We all like to talk, discuss, and laugh, and we feel relaxed when we have things to share — or even better: having something in common — because we all have something to talk about. However, it is easier said than done with the majority of our Pasifika parents, families, and communities who may still need that support when sharing their thoughts around their child’s or children's education in Aotearoa.
Pasifika cultures involve story telling when establishing connections
In many of our Pasifika cultures, it is all about story telling, or telling our story to make the connections. When I am in a Pasifika gathering and I meet other Samoan delegates, they will always ask me for my name and surname, and then will they start making the connections. They will then move onto my father’s name and slowly you see them thinking and coming up with the question, “Is he from Vailele?” Or, if they ask for my mother’s name, they would say, “Does she come from the village of Afega?”. This is how we connect, and this is when relationships are built, and how the story goes on.
How do we best connect with parents of our Pasifika children?
We, as educators in Aotearoa, find this quite difficult. How can we create this kind of connection with our Pasifika parents, families, and communities? As a Pasifika educator we love to talk, and share our stories, and make things easy for ourselves — it’s the environment that we are in — that plays a big part. It’s a safe environment where the space or ‘va’ is respected. The ‘va’ is a space between you and another person — creating a connection with your Pasifika parents, families, and communities is about taking the ‘time’ to understand where they come from, and let the Pasifika learners give you a head start with telling their story of who they are and where they come from. When you know your Pasifika learners’ backgrounds, and you know how they learn, you will have a better understanding of their parents and where they come from. This sort of information should give you a greater indication, or insight, into how to approach or start a conversation with your Pasifika parents.
The Talanoa model
I want to share with you the ‘Talanoa’ model that I have found helpful when working with school leaders and teachers.
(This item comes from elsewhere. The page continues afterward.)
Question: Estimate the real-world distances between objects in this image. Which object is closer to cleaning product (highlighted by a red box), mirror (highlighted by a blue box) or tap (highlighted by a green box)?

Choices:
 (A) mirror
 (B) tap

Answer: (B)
I have interpreted the above Talanoa model in a way that schools can use within their contexts, that can be used in many settings. I need to acknowledge the Pasifika academics who have developed this model (Manuatu, Vaioleti, Mahina, Seve-Williams).
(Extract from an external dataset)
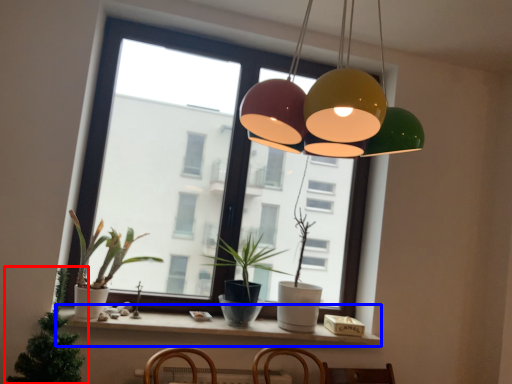 Question: Which object appears closest to the camera in this image, houseplant (highlighted by a red box) or window sill (highlighted by a blue box)?

Choices:
 (A) houseplant
 (B) window sill

Answer: (A)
Below I unpack this Talanoa model in relation to my work in schools.
The word ‘talanoa’ is a term meaning to talk or speak. The four elements around the word ‘talanoa’ are attributes that make the ‘talanoa’ more meaningful and rich. They are Tongan words with similar meanings used in other Pasifika languages.
Ofa/Love — When we talanoa with our Pasifika parents, families, and communities, whether we are in parent interviews or Pasifika parents fono/meeting/hui, we start with questions about ourselves. O ai a’u? Ko ai au? Who am I?. This sets the scene of your talanoa and shows that you are sharing your love with everyone by acknowledging who is in the meeting. This ‘ofa’ can mean different things, but in this case it’s about who you are. This becomes a time when barriers come down and you start building a relationship or connection with one another through knowing who you are.
Mafana/Warmth — Throughout the ‘talanoa’ the conversation is warm and not threatening to both parties. At times, teachers just want to get to the point and then move on. Having this warmth in a conversation builds rapport, developing a connection to bring in the trust of the parents. The talanoa becomes more of a heart-to-heart, and a supporting of one another rather than picking up the bad points of the learner.
Malie/Humour — We love humour in our ‘talanoa’. The talanoa needs to have a bit of humour in order for the conversation to be real. Pasifika parents will often use an example that the teacher has given them and they will turn it into something hilarious. This indicates that both parties are starting to trust one another, and the relationship building is becoming stronger. You can often find something funny in a situation by over-exaggerating something to the point of being ridiculous. This is a great way of building that mafana as well.
Faka’apa’apa/Respect — The respect is the final element, but it is also woven throughout the four elements, and this is where the ‘talanoa’ comes to fruition. Both teachers and parents start building the ‘where-to-next’ stage because of the mutual respect from both sides. This helps to build a shared understanding between the teachers and Pasifika parents, families, and communities.
I have used the Talanoa model with the schools that I have worked in, and I have seen the changes that it has made with building relationships and connecting better with Pasifika parents, families, and communities. I am looking to reinforce the Talanoa model by embedding it as part of CORE’s facilitation practice in schools.